Annie, I guess I figured witholding was the cause, since you see that as being one of the causes in nearly every description of colonic inertia. But it just doesn't quite make sense to me! Thanks for clarifying, I appreciate it.


----------



## annie7 (Aug 16, 2002)

about colonic inertia and what can cause it--

a while ago on the AGMD inspire board a woman posted who'd been to mayo rochester and had been dx'd there with colonic inertia--but not pfd--her pelvic floor tested out just fine. a surgeon at mayo performed a colectomy with IRA on her. her surgeon and doctors there explained to her that they thought, in her case, her colonic inertia was caused by problems with the interstitial cells of Cajal, specialized cells in the colon which are required for normal intestinal motility--the pacemaker cells. she posted a link (below) to a website which explains all this. after her colectomy the pathology report confirmed that her doctors were right and many of these cells in her colon were missing.

http://www.constipation-remedies-for-all.com/colonic-inertia.html

and this website also mentions other things that can cause colonic inertia.

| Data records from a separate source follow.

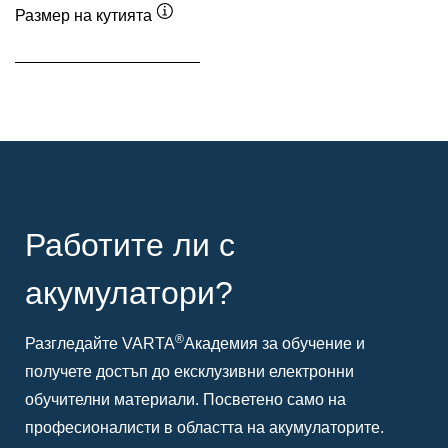
Размер на кутията
Подсказка
Работите ли с
акумулатори?
®
Разгледайте VARTA
Академия за обучение и
получете достъп до ексклузивни електронни
обучителни материали. Посветено само на
професионалисти в областта на акумулаторите.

for anyone who is interested, here is a link to her journal post about her pathology report. i think you'll probably have to register on AGMD to read it. and if you want to read about her whole struggle with colonic inertia and her mayo experience etc etc you can go on from this link to read her whole journal. it's all very detailed:

http://www.inspire.com/ng1031/journal/pathology-report-proves-i-am-not-crazy/


----------



## inamir (Feb 24, 2014)

I think the most important is not to avoid to go to the bathroom if you need to. This was my biggest mistake, because I was so afraid of pain. Now I have 2 years of relieve after 7 years of pain.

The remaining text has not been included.